After several minutes Zartak regained his composure.
“The drunken ramblings of a decrepit warrior,” Zartak announced self-consciously.
“No, not at all.”
“I knew then they had souls. That they were as good as us. Yes, I joined in the moon feasts and felt the passion of the slaughter when after a long and hungry ride we fell upon a great city of theirs and one out of ten were culled out to feed us. I remember three circlings back when one of the cities on the far side of this world rebelled. It was somewhat the same as here; some humans had come through a portal in a ship. They had weapons of powder, men with black beards, blue uniforms, and a great ship flying a flag of red and blue and white. They did not have the skill of these Yankees, though, in the making of machines. But they did field a great army of humans armed with pikes and bows, following those flags and golden eagles as standards. We slaughtered all of them, millions, the feasting lasted for weeks before we rode on, and I did love it.
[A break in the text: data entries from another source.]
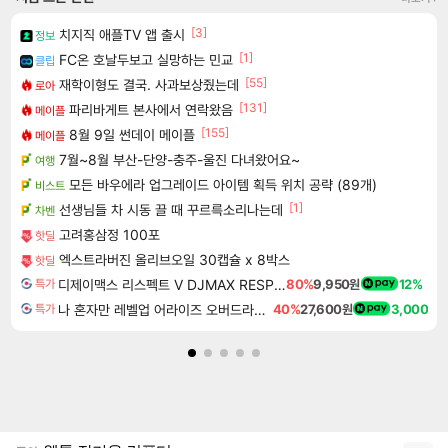
[3]
치지직 애플TV 앱 출시
정보
[1]
FC온 호날두보고 실망하는 민교
클립
[55]
재학이형도 결국. 사과보상줬는데
로아
[131]
파리바게트 본사에서 연락왔음
메이플
[155]
8월 9일 썬데이 메이플
메이플
7월~8월 부산-단양-충주-울진 다녀왔어요~
여행
모든 바우에라 업그레이드 아이템 획득 위치 공략 (89개)
비스트
[1]
선생님들 차 시동 끌 때 꾸르륵소리나는데
차벤
고려홍삼정 100포
핫딜
엑스트라버진 올리브오일 30캡슐 x 8박스
핫딜
디제이맥스 리스펙트 V DJMAX RESPECT V
80%
9,950원
12%
특가
나 혼자만 레벨업 어라이즈 오버드라이브 Solo Leveling Arise
40%
27,600원
3,000
특가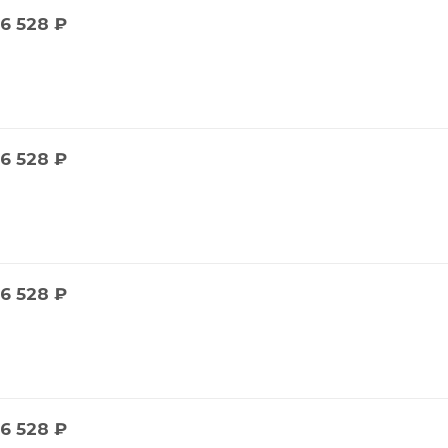
6 528
₽
6 528
₽
6 528
₽
6 528
₽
“Yet always I was haunted by her.”
“Your love of her?” Jurak asked, uncomfortable associating the word love with a human.
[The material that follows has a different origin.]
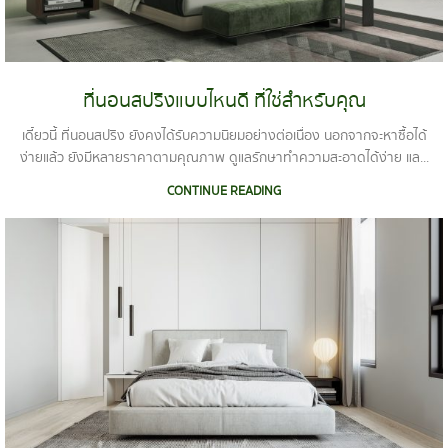
ที่นอนสปริงแบบไหนดี ที่ใช่สำหรับคุณ
เดี๋ยวนี้ ที่นอนสปริง ยังคงได้รับความนิยมอย่างต่อเนื่อง นอกจากจะหาซื้อได้
ง่ายแล้ว ยังมีหลายราคาตามคุณภาพ ดูแลรักษาทำความสะอาดได้ง่าย แล...
CONTINUE READING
“No. That was inside here.” He pointed to his stomach, the liver, where all feelings rested.
“No. It was the knowledge of what they truly are. When the first humans came here our ancestors slaughtered them out of hand.”
He hesitated for a moment. “And that was good.”
“Why?”'
“Our ancestors had reverted to barbarism, becoming little better than the cattle they slaughtered. And then came the horse and we-bred it to our size and the tribes started the Great Ride about the world. If only it had stayed thus, I would say that was good, too. But somewhere back then our ancestors decided not to slaughter all the humans, but to spread them out about the world instead. To place one of each of their tribes as a chief or king. Then, when we circled the world and returned in twenty years, there would be more of them.
“We thought ourselves so wise, for we reasoned, let the humans do the labor. Let them raise food for us, let them fashion saddles, lay down vineyards, make the boats, rafts, and bridges so that we might cross the great rivers in our path. Let the humans do all things and in addition offer up their flesh as food.
“We thought that would control their numbers, to harvest them as one harvests the great tusked beasts or the vast herds of the hump-backed bisons. So in that first circling of long ago there might be a village of a hundred humans by a river. Twenty years later two hundred and then by my time a city of a hundred thousand, two hundred thousand.
“They are fertile, and we are not. Perhaps our blood is old, and theirs is young. I don’t know. But our numbers never seemed to increase; theirs did. Some in their wisdom urged that we harvest half, and at times we did, but then we would ride on and upon our return a generation later there’d be yet more.
“They spilled out of the Portals of Light. Oh, never many, perhaps in an entire ride we’d discover one new tribe. Sometimes they were but a few dozen, more often a ship or two. I suspect that upon their world the old portals are lost beneath several different seas. We’d scatter them about or settle them in one place, tell them to labor, and move on. Of late, though, in the last ten or so circlings we should have realized that something was happening on their world that was not happening here.”
“What?”
“Their cunning, their skill with machines. That ship I told you of. I spoke once with the elder warrior of the Tugars who told me of a similar ship, filled with men wearing jackets of polished steel. The Tugars slaughtered them, of course, but we should have realized the threat and acted before it was too late. The Tugar elder also told me that near here there was a similar ship whose crew actually escaped and sailed south toward the ocean that circles the southern half of this world.